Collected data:
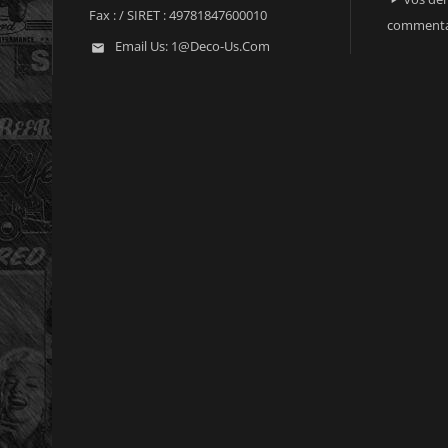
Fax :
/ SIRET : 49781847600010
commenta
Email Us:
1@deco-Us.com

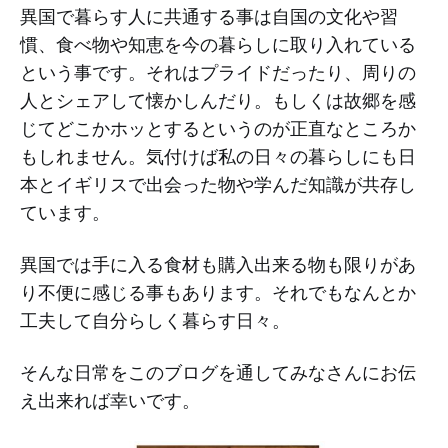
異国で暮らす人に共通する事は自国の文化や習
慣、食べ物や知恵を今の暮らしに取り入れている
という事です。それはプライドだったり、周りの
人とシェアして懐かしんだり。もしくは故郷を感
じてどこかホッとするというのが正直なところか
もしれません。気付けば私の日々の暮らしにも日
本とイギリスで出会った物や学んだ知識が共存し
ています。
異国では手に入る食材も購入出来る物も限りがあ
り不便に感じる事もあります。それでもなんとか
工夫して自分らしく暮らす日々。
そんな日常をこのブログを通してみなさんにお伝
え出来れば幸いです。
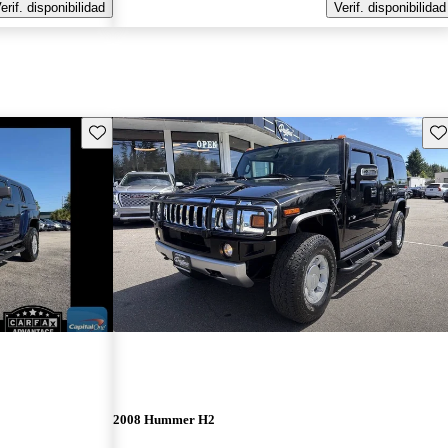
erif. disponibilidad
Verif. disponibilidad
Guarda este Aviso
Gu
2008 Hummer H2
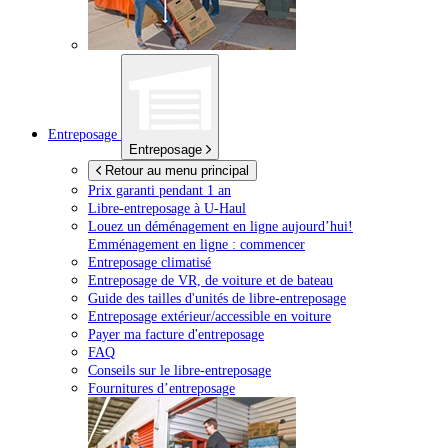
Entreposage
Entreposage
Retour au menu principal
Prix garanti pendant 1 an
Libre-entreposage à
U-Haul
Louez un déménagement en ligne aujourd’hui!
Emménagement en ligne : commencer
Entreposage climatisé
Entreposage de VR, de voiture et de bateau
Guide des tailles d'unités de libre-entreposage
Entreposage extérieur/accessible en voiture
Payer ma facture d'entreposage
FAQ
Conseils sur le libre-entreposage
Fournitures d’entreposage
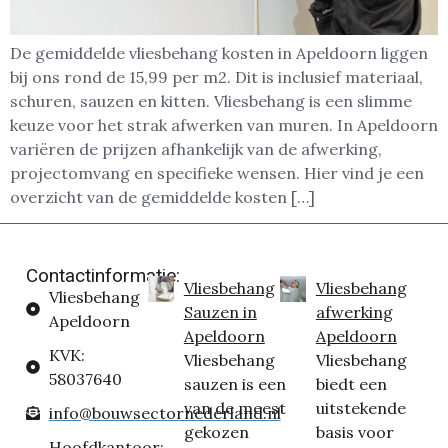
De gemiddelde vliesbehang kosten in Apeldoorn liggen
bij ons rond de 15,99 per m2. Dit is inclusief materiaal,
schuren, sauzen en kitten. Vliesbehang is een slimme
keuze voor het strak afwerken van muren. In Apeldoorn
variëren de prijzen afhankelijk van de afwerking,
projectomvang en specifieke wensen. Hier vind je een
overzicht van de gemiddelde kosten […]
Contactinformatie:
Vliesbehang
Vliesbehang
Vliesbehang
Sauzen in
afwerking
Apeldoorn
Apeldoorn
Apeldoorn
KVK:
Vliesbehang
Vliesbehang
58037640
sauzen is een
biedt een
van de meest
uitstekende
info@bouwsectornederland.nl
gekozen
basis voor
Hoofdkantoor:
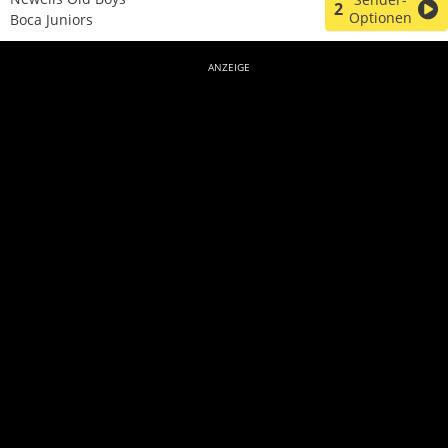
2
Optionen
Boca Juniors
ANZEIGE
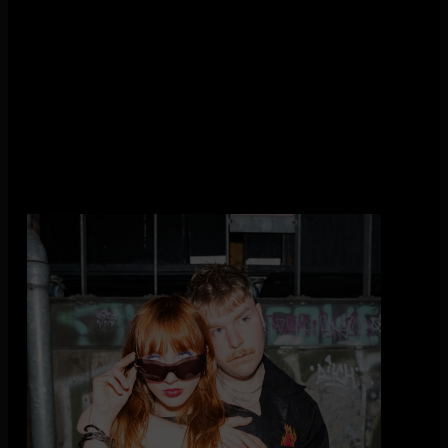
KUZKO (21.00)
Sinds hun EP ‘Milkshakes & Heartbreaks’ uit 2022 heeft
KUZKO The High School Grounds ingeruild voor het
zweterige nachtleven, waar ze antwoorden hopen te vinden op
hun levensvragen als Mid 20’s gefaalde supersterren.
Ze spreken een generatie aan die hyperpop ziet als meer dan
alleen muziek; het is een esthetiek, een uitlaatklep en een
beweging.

--

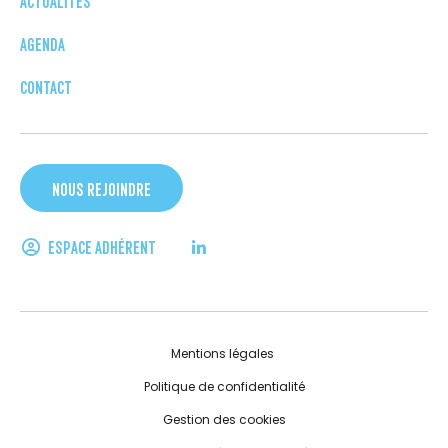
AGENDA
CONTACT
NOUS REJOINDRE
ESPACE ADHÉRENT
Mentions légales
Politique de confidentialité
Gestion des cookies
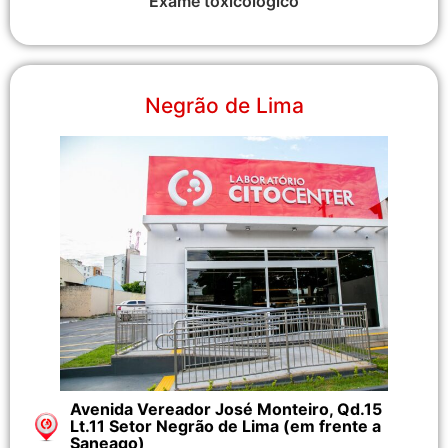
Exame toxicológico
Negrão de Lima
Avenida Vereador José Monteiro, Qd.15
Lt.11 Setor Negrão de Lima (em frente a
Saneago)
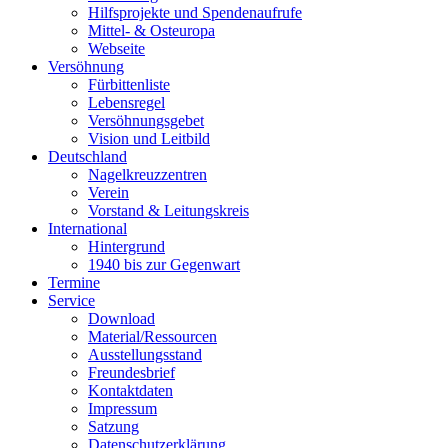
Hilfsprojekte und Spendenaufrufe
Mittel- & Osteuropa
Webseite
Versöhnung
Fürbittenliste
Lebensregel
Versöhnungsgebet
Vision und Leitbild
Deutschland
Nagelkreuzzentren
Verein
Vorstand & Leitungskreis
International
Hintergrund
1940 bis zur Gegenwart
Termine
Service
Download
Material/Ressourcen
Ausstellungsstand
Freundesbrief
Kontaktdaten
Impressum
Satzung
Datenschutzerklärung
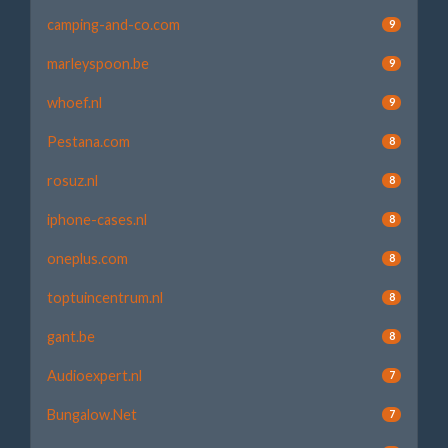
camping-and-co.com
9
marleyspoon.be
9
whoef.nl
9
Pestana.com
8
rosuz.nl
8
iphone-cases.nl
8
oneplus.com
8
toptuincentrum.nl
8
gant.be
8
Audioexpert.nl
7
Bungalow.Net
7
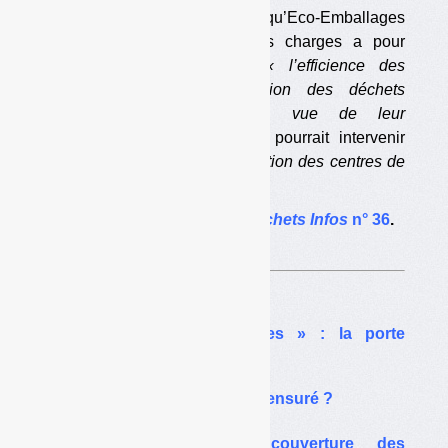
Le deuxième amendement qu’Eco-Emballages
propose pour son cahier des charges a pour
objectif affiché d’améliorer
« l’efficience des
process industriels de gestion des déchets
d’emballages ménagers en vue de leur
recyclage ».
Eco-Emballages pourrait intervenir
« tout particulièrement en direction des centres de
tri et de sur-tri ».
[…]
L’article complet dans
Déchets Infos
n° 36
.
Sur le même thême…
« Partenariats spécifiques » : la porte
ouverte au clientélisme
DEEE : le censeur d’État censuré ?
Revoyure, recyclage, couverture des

__EXERCISE GOAL__
Take the entries above and return only the lines from the one with "Sur le même thême…" to the one with "Revoyure, recyclage, couverture des", both included, unchanged.

__RESULT OF THIS TASK__
Sur le même thême…
« Partenariats spécifiques » : la porte
ouverte au clientélisme
DEEE : le censeur d’État censuré ?
Revoyure, recyclage, couverture des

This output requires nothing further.